Thermal stability and conformational transitions of scrapie amyloid (prion) protein correlate with infectivity

Abstract The scrapie amyloid (prion) protein (PrP27–30) is the protease‐resistant core of a larger precursor (PrP Sc ) and a component of the infectious scrapie agent; the potential to form amyloid is a result of a posttranslational event or conformational abnormality. The conformation, heat stability, and solvent‐induced conformational transitions of PrP27–30 were studied in the solid state in films by CD spectroscopy and correlated with the infectivity of rehydrated and equilibrated films.
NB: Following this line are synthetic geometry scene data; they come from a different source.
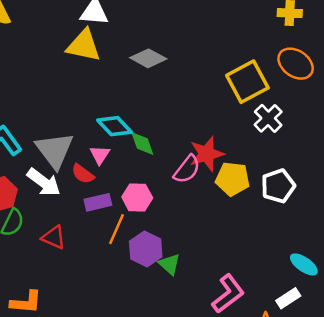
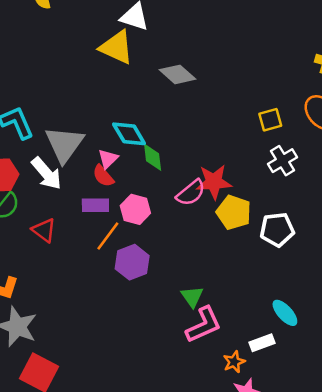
yellow square: (247, 82) -> (270, 120), size x0.6
red semicircle: (83, 174) -> (103, 176), moved
green triangle: (169, 264) -> (192, 297), moved

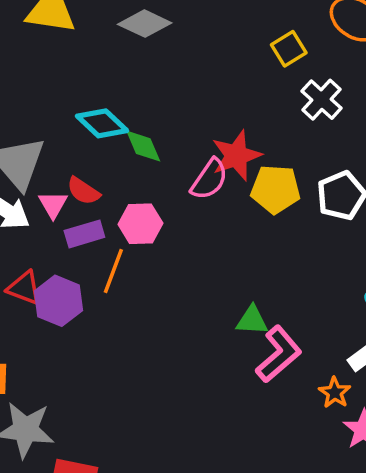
pink triangle: (108, 159) -> (53, 204), moved
purple hexagon: (132, 262) -> (58, 301), moved
green triangle: (192, 297) -> (252, 320), turned -35

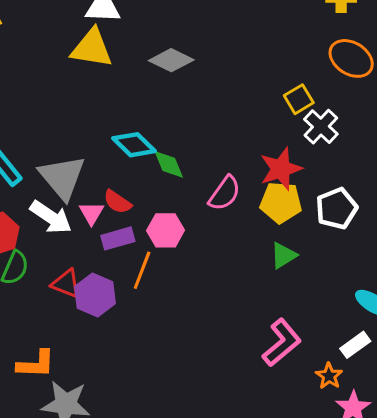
yellow square: (289, 49) -> (299, 99), moved
red star: (236, 155) -> (281, 169), moved
green triangle: (252, 320) -> (283, 255), moved, turned -36

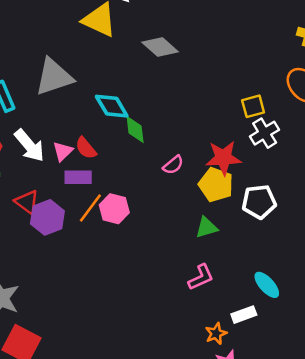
gray triangle: (62, 177) -> (54, 77), moved, turned 36
pink semicircle: (225, 193) -> (173, 165), size x0.7
pink hexagon: (166, 230) -> (114, 209), moved
pink L-shape: (282, 343) -> (201, 277), moved, size x0.7

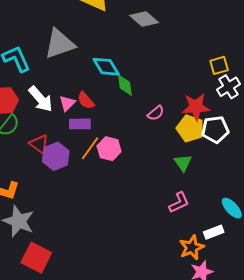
white pentagon: (259, 202) -> (215, 129), moved
green triangle: (206, 227) -> (183, 163), turned -48
orange star: (216, 334) -> (192, 247), size x1.4

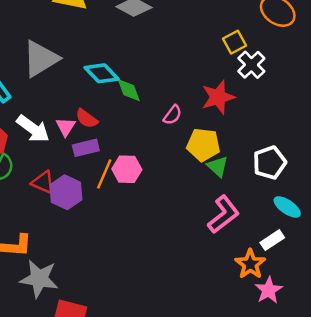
yellow pentagon: (190, 128) -> (203, 145), moved
white pentagon: (215, 129) -> (269, 163), moved
pink L-shape: (179, 203) -> (224, 214), size x1.4

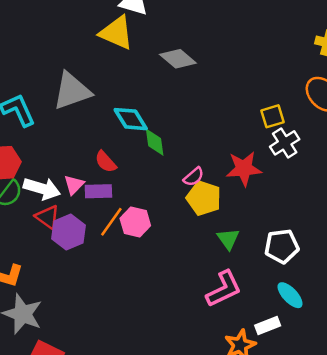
pink triangle: (66, 127) -> (74, 185), moved
white arrow: (33, 129) -> (42, 189), moved, turned -32
yellow pentagon: (203, 145) -> (204, 198), moved

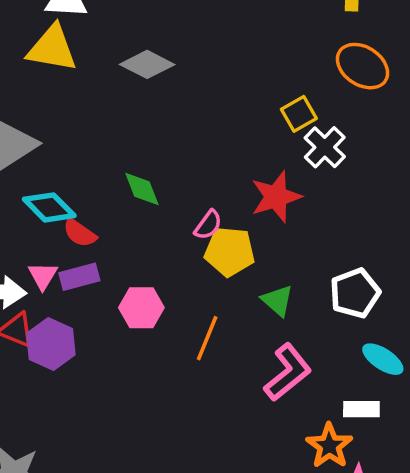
cyan diamond: (131, 119) -> (49, 207), moved
orange line: (111, 222) -> (207, 338), moved
white rectangle: (268, 325) -> (361, 409), turned 35

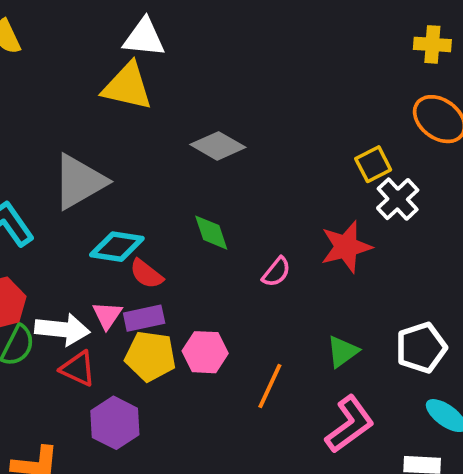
gray diamond: (147, 64) -> (218, 146), moved
cyan diamond: (49, 207) -> (117, 247), turned -39
yellow pentagon: (230, 252) -> (150, 356), moved
green triangle: (277, 301) -> (343, 352), turned 40
purple hexagon: (51, 344) -> (115, 423), moved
The exposure of PrP27–30 in films to 60 °C, 100 °C, and 132 °C for 30 min did not change the β ‐sheet secondary structure; the infectivity slightly diminished at 132 °C and correlated with a decreased solubility of PrP27–30 in sodium dodecyl sulfate (SDS), probably due to cross‐linking. Exposing PrP27–30 films to formic acid (FA), trifluoroacetic acid (TFA), trifluoroethanol (TFE), hexafluoro‐2‐propanol (HFIP), and SDS transformed the amide CD band, diminished the mean residue ellipticity of aromatic bands, and inactivated scrapie infectivity. The convex constraint algorithm (CAA) deconvolution of the CD spectra of the solvent‐exposed and rehydrated solid state PrP27–30 identified five common spectral components. The loss of infectivity quantitatively correlated with a decreasing proportion of native, β ‐pleated sheet‐like secondary structure component, an increasing amount of α ‐helical component, and an increasingly disordered tertiary structure. The results demonstrate the unusual thermal stability of the β ‐sheet secondary structure of PrP27–30 protein in the solid state. The conformational perturbations of PrP27–30 parallel the changes in infectivity and suggest that the β ‐sheet structure plays a key role in the physical stability of scrapie amyloid and in the ability to propagate and replicate scrapie.